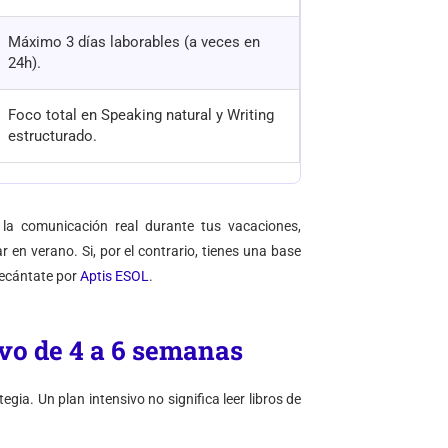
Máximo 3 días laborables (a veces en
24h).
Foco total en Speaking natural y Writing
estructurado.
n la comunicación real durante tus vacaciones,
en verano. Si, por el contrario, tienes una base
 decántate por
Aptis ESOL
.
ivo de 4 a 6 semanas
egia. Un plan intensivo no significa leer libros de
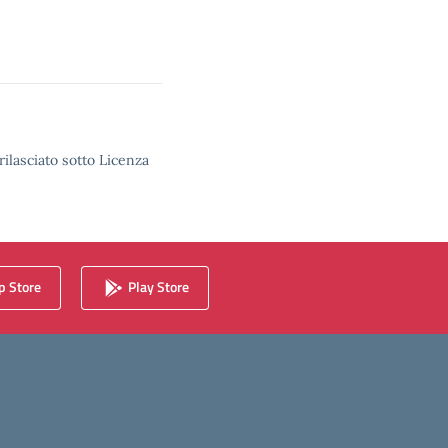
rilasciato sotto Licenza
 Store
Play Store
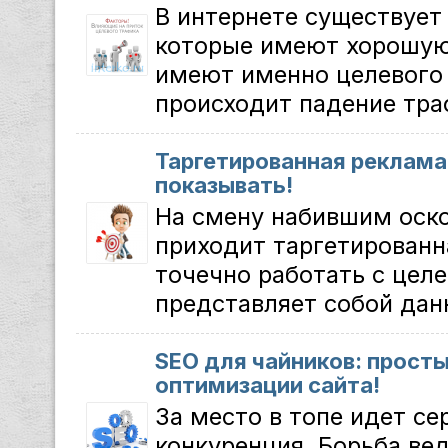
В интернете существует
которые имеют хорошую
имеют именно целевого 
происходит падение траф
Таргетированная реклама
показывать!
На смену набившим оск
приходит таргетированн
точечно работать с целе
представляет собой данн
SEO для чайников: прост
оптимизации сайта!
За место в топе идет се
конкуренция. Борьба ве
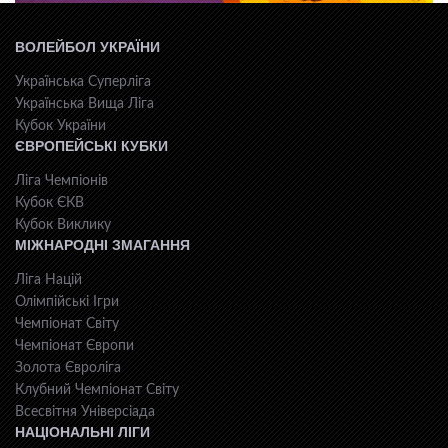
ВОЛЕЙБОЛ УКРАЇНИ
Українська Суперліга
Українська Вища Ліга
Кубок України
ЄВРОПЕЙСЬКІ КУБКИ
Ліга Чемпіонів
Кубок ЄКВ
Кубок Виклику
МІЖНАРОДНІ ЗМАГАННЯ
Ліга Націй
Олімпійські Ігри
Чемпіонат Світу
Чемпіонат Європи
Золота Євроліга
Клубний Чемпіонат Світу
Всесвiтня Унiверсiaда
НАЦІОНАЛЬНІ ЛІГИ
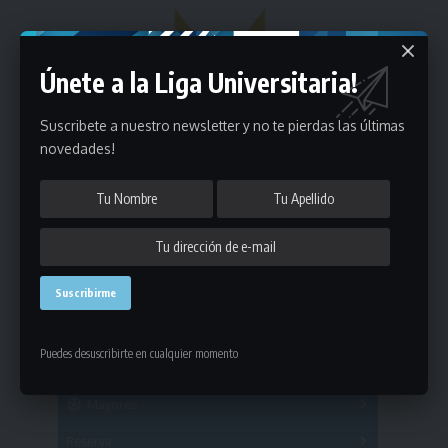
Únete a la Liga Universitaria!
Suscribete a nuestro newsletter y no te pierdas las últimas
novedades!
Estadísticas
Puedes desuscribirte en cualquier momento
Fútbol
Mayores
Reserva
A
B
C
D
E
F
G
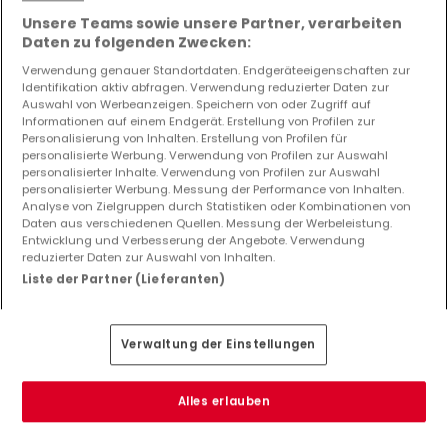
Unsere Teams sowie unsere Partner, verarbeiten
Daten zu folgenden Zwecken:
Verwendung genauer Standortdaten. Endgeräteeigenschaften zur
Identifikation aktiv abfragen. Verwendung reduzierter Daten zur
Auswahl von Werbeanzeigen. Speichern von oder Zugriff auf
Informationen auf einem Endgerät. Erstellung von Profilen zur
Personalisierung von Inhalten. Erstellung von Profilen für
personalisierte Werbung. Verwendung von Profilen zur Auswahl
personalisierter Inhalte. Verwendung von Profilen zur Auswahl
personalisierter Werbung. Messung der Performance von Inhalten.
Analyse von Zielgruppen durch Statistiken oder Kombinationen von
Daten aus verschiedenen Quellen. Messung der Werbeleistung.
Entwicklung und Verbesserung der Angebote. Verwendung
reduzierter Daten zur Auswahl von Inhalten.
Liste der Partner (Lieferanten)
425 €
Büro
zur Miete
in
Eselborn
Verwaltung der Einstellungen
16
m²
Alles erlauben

● **Work to be completed**
Please copy the entries in full. Leave each image out.

● **Exercise output**
Máximo 3 días laborables (a veces en
24h).
Foco total en Speaking natural y Writing
estructurado.
n la comunicación real durante tus vacaciones,
en verano. Si, por el contrario, tienes una base
 decántate por
Aptis ESOL
.
ivo de 4 a 6 semanas
egia. Un plan intensivo no significa leer libros de
rilasciato sotto Licenza
 Store
Play Store
В интернете существует
которые имеют хорошую
имеют именно целевого 
происходит падение траф
Таргетированная реклама
показывать!
На смену набившим оск
приходит таргетированн
точечно работать с целе
представляет собой данн
SEO для чайников: прост
оптимизации сайта!
За место в топе идет се
конкуренция. Борьба ве
ВОЛЕЙБОЛ УКРАЇНИ
Українська Суперліга
Українська Вища Ліга
Кубок України
ЄВРОПЕЙСЬКІ КУБКИ
Ліга Чемпіонів
Кубок ЄКВ
Кубок Виклику
МІЖНАРОДНІ ЗМАГАННЯ
Ліга Націй
Олімпійські Ігри
Чемпіонат Світу
Чемпіонат Європи
Золота Євроліга
Клубний Чемпіонат Світу
Всесвiтня Унiверсiaда
НАЦІОНАЛЬНІ ЛІГИ
Únete a la Liga Universitaria!
Suscribete a nuestro newsletter y no te pierdas las últimas
novedades!
Estadísticas
Puedes desuscribirte en cualquier momento
Fútbol
Mayores
Reserva
A
B
C
D
E
F
G
Unsere Teams sowie unsere Partner, verarbeiten
Daten zu folgenden Zwecken:
Verwendung genauer Standortdaten. Endgeräteeigenschaften zur
Identifikation aktiv abfragen. Verwendung reduzierter Daten zur
Auswahl von Werbeanzeigen. Speichern von oder Zugriff auf
Informationen auf einem Endgerät. Erstellung von Profilen zur
Personalisierung von Inhalten. Erstellung von Profilen für
personalisierte Werbung. Verwendung von Profilen zur Auswahl
personalisierter Inhalte. Verwendung von Profilen zur Auswahl
personalisierter Werbung. Messung der Performance von Inhalten.
Analyse von Zielgruppen durch Statistiken oder Kombinationen von
Daten aus verschiedenen Quellen. Messung der Werbeleistung.
Entwicklung und Verbesserung der Angebote. Verwendung
reduzierter Daten zur Auswahl von Inhalten.
Liste der Partner (Lieferanten)
425 €
Büro
zur Miete
in
Eselborn
Verwaltung der Einstellungen
16
m²
Alles erlauben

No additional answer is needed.